### ABOUT THIS EXERCISE
Images within the entries are to be omitted; the remainder must be reproduced exactly.
★ ★ ★ ★
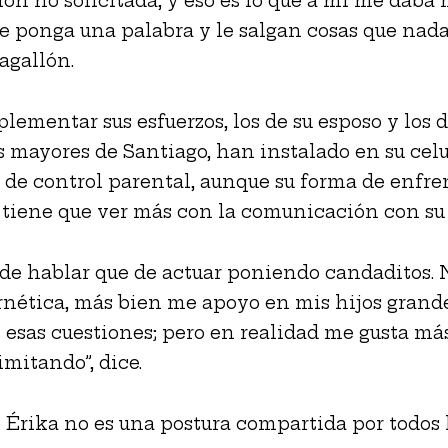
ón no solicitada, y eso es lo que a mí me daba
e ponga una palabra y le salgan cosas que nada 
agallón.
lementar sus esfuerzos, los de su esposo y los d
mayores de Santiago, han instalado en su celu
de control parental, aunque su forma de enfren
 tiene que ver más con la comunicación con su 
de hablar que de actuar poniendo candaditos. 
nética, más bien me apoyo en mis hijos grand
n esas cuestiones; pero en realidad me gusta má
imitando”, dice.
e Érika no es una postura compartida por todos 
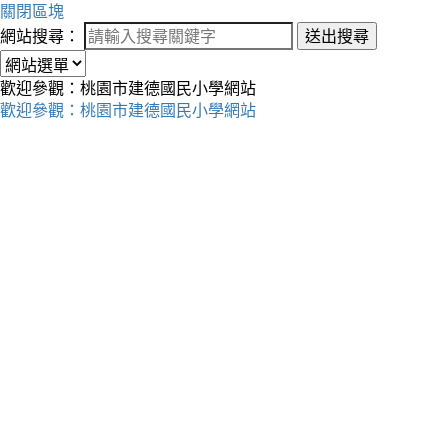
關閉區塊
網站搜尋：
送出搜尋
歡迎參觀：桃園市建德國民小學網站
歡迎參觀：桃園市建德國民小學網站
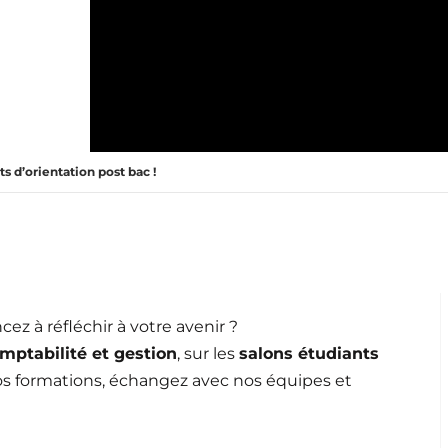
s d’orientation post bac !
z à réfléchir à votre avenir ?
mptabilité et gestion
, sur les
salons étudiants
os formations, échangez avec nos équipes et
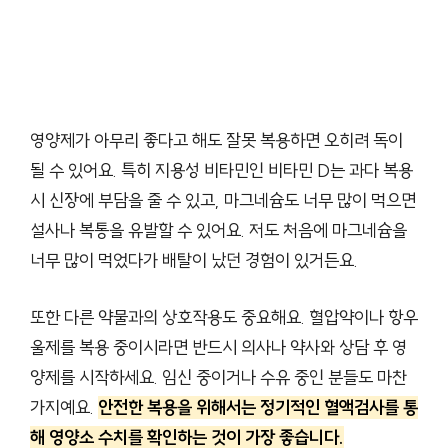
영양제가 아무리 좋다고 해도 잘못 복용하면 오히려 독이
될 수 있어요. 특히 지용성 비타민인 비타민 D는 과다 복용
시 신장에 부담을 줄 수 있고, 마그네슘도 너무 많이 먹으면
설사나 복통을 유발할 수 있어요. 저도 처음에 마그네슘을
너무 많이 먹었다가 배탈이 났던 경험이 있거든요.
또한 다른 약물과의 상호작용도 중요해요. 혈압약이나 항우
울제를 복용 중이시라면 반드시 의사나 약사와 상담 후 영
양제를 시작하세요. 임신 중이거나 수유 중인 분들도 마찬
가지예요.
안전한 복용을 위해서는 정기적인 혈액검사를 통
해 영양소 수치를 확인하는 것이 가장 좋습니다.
★ ★ ★ ★
### SOLVED PROBLEM
ón no solicitada, y eso es lo que a mí me daba
e ponga una palabra y le salgan cosas que nada 
agallón.
lementar sus esfuerzos, los de su esposo y los d
mayores de Santiago, han instalado en su celu
de control parental, aunque su forma de enfren
 tiene que ver más con la comunicación con su 
de hablar que de actuar poniendo candaditos. 
nética, más bien me apoyo en mis hijos grand
n esas cuestiones; pero en realidad me gusta má
imitando”, dice.
e Érika no es una postura compartida por todos 
關閉區塊
網站搜尋：
送出搜尋
歡迎參觀：桃園市建德國民小學網站
歡迎參觀：桃園市建德國民小學網站
s d’orientation post bac !
z à réfléchir à votre avenir ?
mptabilité et gestion
, sur les
salons étudiants
os formations, échangez avec nos équipes et
영양제가 아무리 좋다고 해도 잘못 복용하면 오히려 독이
될 수 있어요. 특히 지용성 비타민인 비타민 D는 과다 복용
시 신장에 부담을 줄 수 있고, 마그네슘도 너무 많이 먹으면
설사나 복통을 유발할 수 있어요. 저도 처음에 마그네슘을
너무 많이 먹었다가 배탈이 났던 경험이 있거든요.
또한 다른 약물과의 상호작용도 중요해요. 혈압약이나 항우
울제를 복용 중이시라면 반드시 의사나 약사와 상담 후 영
양제를 시작하세요. 임신 중이거나 수유 중인 분들도 마찬
가지예요.
안전한 복용을 위해서는 정기적인 혈액검사를 통
해 영양소 수치를 확인하는 것이 가장 좋습니다.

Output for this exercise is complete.